Response to Welty’s “A Worn Path”

The following sample English critical analysis is 408 words long, in MLA format, and written at the undergraduate level. It has been downloaded 128 times and is available for you to use, free of charge.

My Response:

In A Worn Path, when Phoenix Jackson makes the long journey by foot into town she encounters several people who act as if they know her, calling her “granny,” “grandma,” or “Auntie Phoenix.” When she reaches her final destination, which we learn is some kind of medical facility, she is also labeled “charity.” The nurses at this place label her as a charity case as soon as she enters the door.
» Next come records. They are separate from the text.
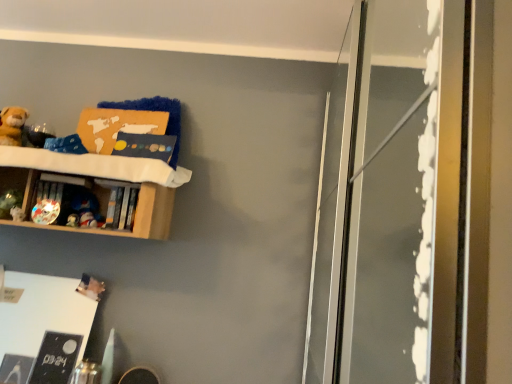 Question: Is transparent glass screen door at right wider or thinner than matte plastic toy at left, arranged as the third toy when ordered from the bottom?

Choices:
 (A) thin
 (B) wide

Answer: (B)

Question: From the image's perspective, is transparent glass screen door at right positioned above or below matte plastic toy at left, the fourth toy in the top-to-bottom sequence?

Choices:
 (A) below
 (B) above

Answer: (A)

Question: Which is nearer to the matte plastic toy at center-left, the fourth toy ordered from the bottom?

Choices:
 (A) white matte board at lower left
 (B) matte plastic toy at upper left, acting as the sixth toy starting from the top
 (C) soft plush bear at upper left, the sixth toy when ordered from bottom to top
 (D) shiny metallic toy at left, arranged as the 5th toy when ordered from the bottom
 (E) matte plastic toy at left, positioned as the fifth toy in top-to-bottom order

Answer: (B)

Question: Estimate the real-world distances between objects in this image. Which object is farther from the matte plastic toy at center-left, the 3th toy from the top?

Choices:
 (A) matte plastic toy at left, marked as the second toy in a bottom-to-top arrangement
 (B) white matte board at lower left
 (C) shiny metallic toy at left, the 2th toy when ordered from top to bottom
 (D) soft plush bear at upper left, which ranks as the 1th toy in top-to-bottom order
 (E) wooden shelf at upper left

Answer: (B) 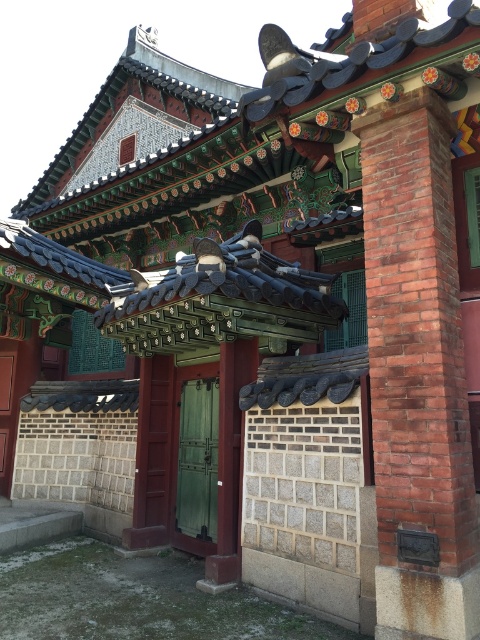 Between red brick pillar at right and green wooden door at center, which one is positioned higher?

red brick pillar at right is above.

Image resolution: width=480 pixels, height=640 pixels. Find the location of `red brick pillar at right`. red brick pillar at right is located at coordinates (418, 374).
While compared to her other encounter with the hunter in the woods, it seems these people are actually trying to help her but is still labeled as some kind of nuisance—“charity.” It is clear that the nurses are annoyed by her presence, especially when she becomes disoriented and forgets why she came, which we learn was to pick up medicine for her sick grandson. While the people Phoenix encounters, even the nurses who call her “Aunt Phoenix” and “charity,” try to confine Phoenix within the realms of ageism to a stereotypical, ignorant old woman, Welty makes us see that Phoenix is not average at all and that the people around her are far more clueless than she is.

Response #1:

The hunter is the first character that stereotypically labels her and brushes Phoenix off as a nuisance. He is extremely rude when calling her “granny” as he is obviously not related to her. Another way that he labels her is also by her race and class when he says that her kind of people would make that long journey to see Santa Claus. We learn that Phoenix is on this long walk through the woods for a much higher purpose, and although she doesn’t say it out loud, the reader is made aware that Phoenix is way outside the “frame” that the hunter thinks she is bound to.

Response #2:

It isn’t really clear how disoriented Phoenix is when she encounters the hunter. She is having some kind of monologue with herself about the forest and the animals and plants, but I think maybe she doesn’t stick up for herself to the hunter not because she is confused, but because she knows it would be a waste of breath. I think at this point in her life, Phoenix knows what is important and does not give in to stereotypes of her or even acknowledge them anymore.

Work Cited

Welty, Eudora. “A Worn Path.” Perrine’s Story and Structure: An Introduction to Fiction. 13th ed.